What you need to do:
Repeat every entry exactly as it stands. Omit the images.

Top of Given data

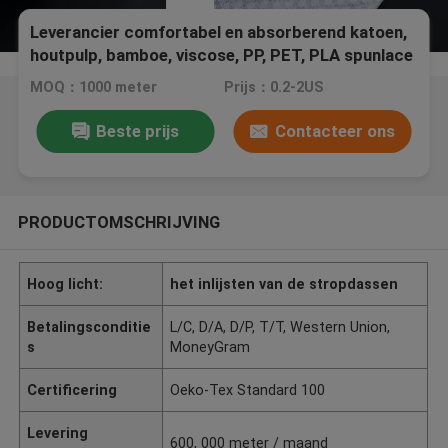
Leverancier comfortabel en absorberend katoen,
houtpulp, bamboe, viscose, PP, PET, PLA spunlace
niet-geweven weefsel voor nat
MOQ：1000 meter
Prijs：0.2-2US
Beste prijs
Contacteer ons
PRODUCTOMSCHRIJVING
Hoog licht:
het inlijsten van de stropdassen
Betalingsconditie
L/C, D/A, D/P, T/T, Western Union,
s
MoneyGram
Certificering
Oeko-Tex Standard 100
Levering
600, 000 meter / maand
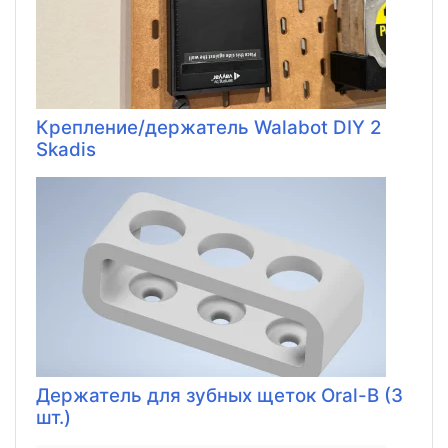
Крепление/держатель Walabot DIY 2
Skadis
Держатель для зубных щеток Oral-B (3
шт.)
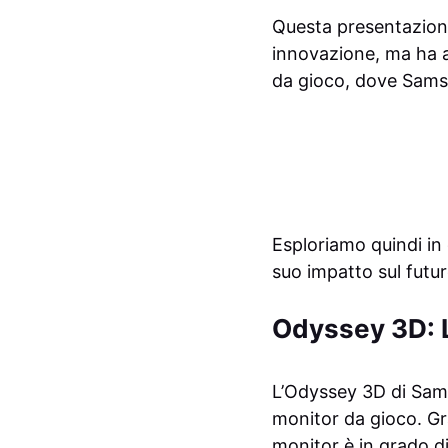
Questa presentazione
innovazione, ma ha a
da gioco, dove Samsu
Esploriamo quindi in 
suo impatto sul futu
Odyssey 3D: L
L’Odyssey 3D di Sam
monitor da gioco. Gr
monitor è in grado di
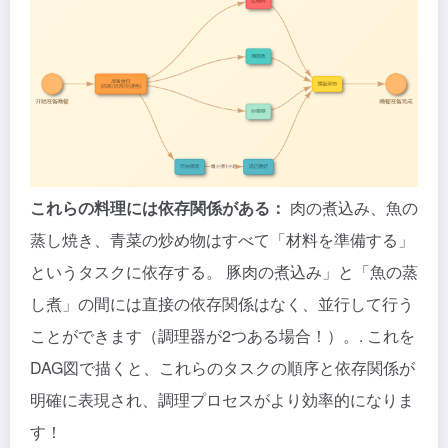
これらの料理には依存関係がある：
肉の煮込み、魚の
蒸し焼き、青菜の炒め物はすべて「材料を準備する」
というタスクに依存する。 豚肉の煮込み」と「魚の蒸
し煮」の間には直接の依存関係はなく、並行して行う
ことができます（調理器が2つある場合！）。. これを
DAG図で描くと、これらのタスクの順序と依存関係が
明確に表現され、調理プロセスがより効率的になりま
す！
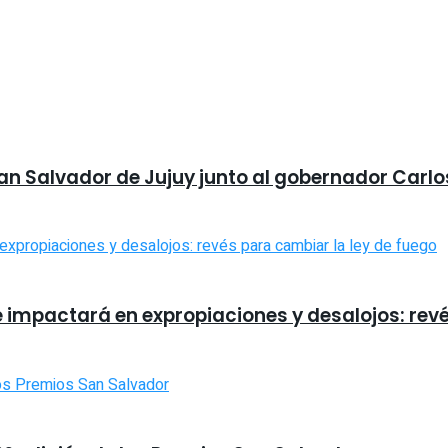
San Salvador de Jujuy junto al gobernador Carlo
e impactará en expropiaciones y desalojos: rev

Bottom of Given data

The completed task:
Leverancier comfortabel en absorberend katoen,
houtpulp, bamboe, viscose, PP, PET, PLA spunlace
niet-geweven weefsel voor nat
MOQ：1000 meter
Prijs：0.2-2US
Beste prijs
Contacteer ons
PRODUCTOMSCHRIJVING
Hoog licht:
het inlijsten van de stropdassen
Betalingsconditie
L/C, D/A, D/P, T/T, Western Union,
s
MoneyGram
Certificering
Oeko-Tex Standard 100
Levering
600, 000 meter / maand
Крепление/держатель Walabot DIY 2
Skadis
Держатель для зубных щеток Oral-B (3
шт.)
Questa presentazione
innovazione, ma ha a
da gioco, dove Samsu
Esploriamo quindi in 
suo impatto sul futu
Odyssey 3D: L
L’Odyssey 3D di Sam
monitor da gioco. Gr
monitor è in grado di
これらの料理には依存関係がある：
肉の煮込み、魚の
蒸し焼き、青菜の炒め物はすべて「材料を準備する」
というタスクに依存する。 豚肉の煮込み」と「魚の蒸
し煮」の間には直接の依存関係はなく、並行して行う
ことができます（調理器が2つある場合！）。. これを
DAG図で描くと、これらのタスクの順序と依存関係が
明確に表現され、調理プロセスがより効率的になりま
す！
San Salvador de Jujuy junto al gobernador Carlo
e impactará en expropiaciones y desalojos: rev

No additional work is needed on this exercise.